Call me obsessed, call me paranoid, call me misguided, but when The Outpost, formerly a rather adventurous presenting organization, brings first Branford Marsalis and now, Wynton Marsalis to the barren, windswept, cultural badlands of northern New Mexico, I start to freak out. Or at least get downhearted.
To be fair (and to increase a strange sense of the culture wars being played out at my doorstep) The Outpost helped bring Cecil Taylor here about 2 and a half years ago, and has some interesting stuff on the fall schedule, including the great Eddie Marshall.
Recent "jazz" bookings here included Jane Ira Bloom and Sophie Millman. Bloom is up to fascinating stuff, not entirely to my personal taste but independent and unique, fiercely conceived and instantly recognizable as original.

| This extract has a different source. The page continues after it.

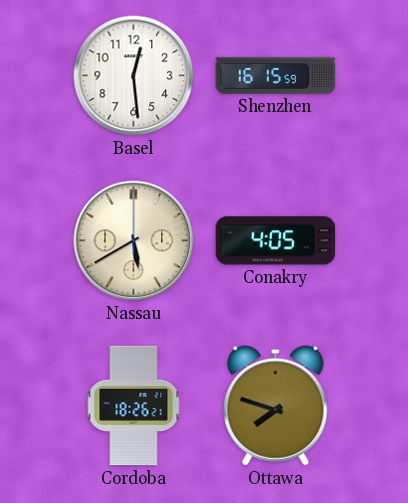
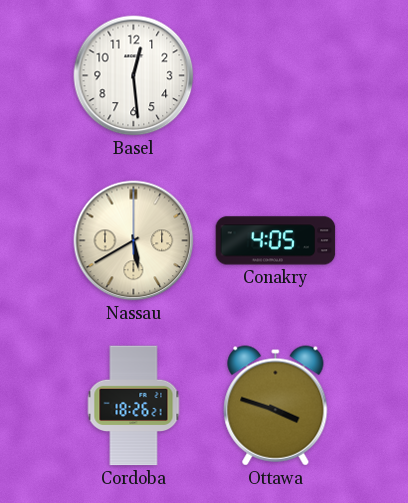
Shenzhen: 16:15 -> none
Ottawa: 7:48 -> 3:48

Millman was so bad she actually generated letters to the editor protesting just how bad she was. Which surprised me.
There's The Southwest Jazz Orchestra, which just released its first CD. Some talented players and obvious investment in arranging (mostly by Jack Manno) but largely a repertory outfit. Manno's own piece, "Soaring," is his take on Pat Metheny's guitar lines, but doesn't stand up all that well next to Mulligan, Mingus, etc. The strangest cut is the 16 minute version of "A Love Supreme," (really just the opening section of Coltrane's piece) at too fast a tempo and with none of the meditative mystery of the original. In general, this is an excellent document of what passes for jazz in this part of the world, in that the music is unarguably crafted, mostly reverent, mostly familiar and ancient, not original, and encumbered by a stage band/recital mentality. The enthusiasm and love for the music is implied, but doesn't translate into very energetic or memorable performance. The technical facility and polish of the soloists is pervasive, the charts are workmanlike, the results bland, like jazz preserved in amber.

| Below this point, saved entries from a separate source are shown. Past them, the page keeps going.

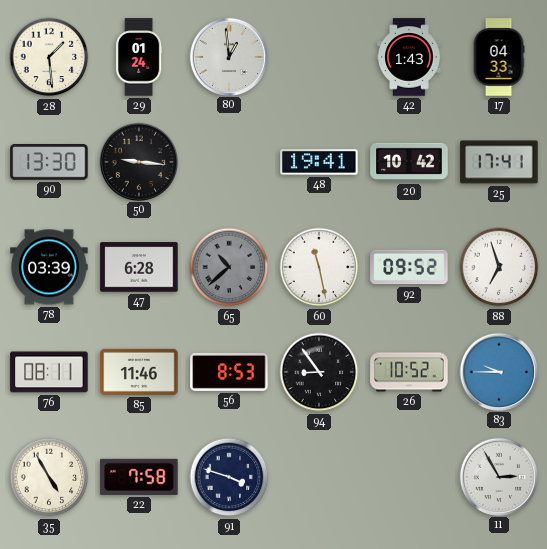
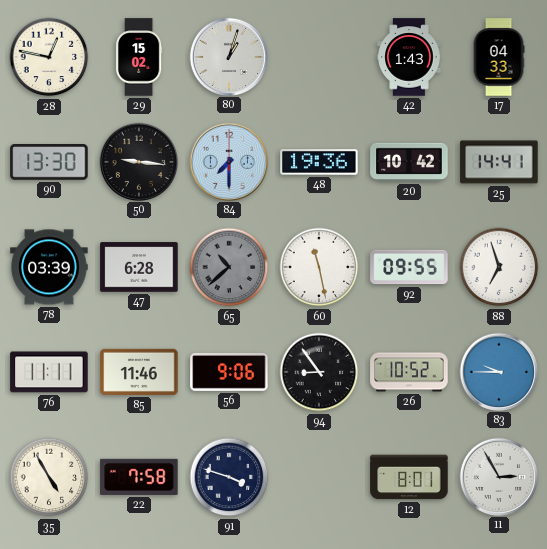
28: 1:29 -> 12:47
29: 01:24 -> 15:02
80: 12:59 -> 1:03
84: none -> 7:30
48: 19:41 -> 19:36
25: 17:41 -> 14:41
92: 09:52 -> 09:55
76: 08:11 -> 11:11
56: 8:53 -> 9:06
12: none -> 8:01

In other words, to my ears, completely and entirely unlike jazz. On the other hand, I suspect attending a live performance by The Southwest Jazz Orchestra would be a lot of fun. In particular it's rather rare to hear music by a large ensemble these days here. Most of the rehashing is in piano trio and sax quartet settings, mostly in dinner music venues. The big band sound remains one of my favorites, dating from my 10 year old obsession with Buddy Rich, Maynard Ferguson, Louis Bellson, Count Basie, and later Duke Ellington, David Murray, Muhal Richard Abrams and Braxton's amazing Creative Orchestra Music '76. Big band music also has perhaps the highest bombast/treacle/pretense quotient in all of jazz. A recent spotlight on Stan Kenton on KSFR here reminded me just how aesthetically bereft and tasteless some big bands could be. (In particular, a dirgelike and funereal version of All the Things You Are that utterly, completely stripped that lovely standard of every aspect of its worth).
In comparison, The Southwest Jazz Orchestra largely avoids embarrassing pitfalls and turns in steady, studied and staid (but at least inoffensive) performances.
And this would be one way to characterize what's on offer here most often, and what garners the most approval, support and attendance. Steady, studied, staid: familiar, polished, repertory-derived, inoffensive...and bland, a music locked, like an extinct insect, in primordial tree sap.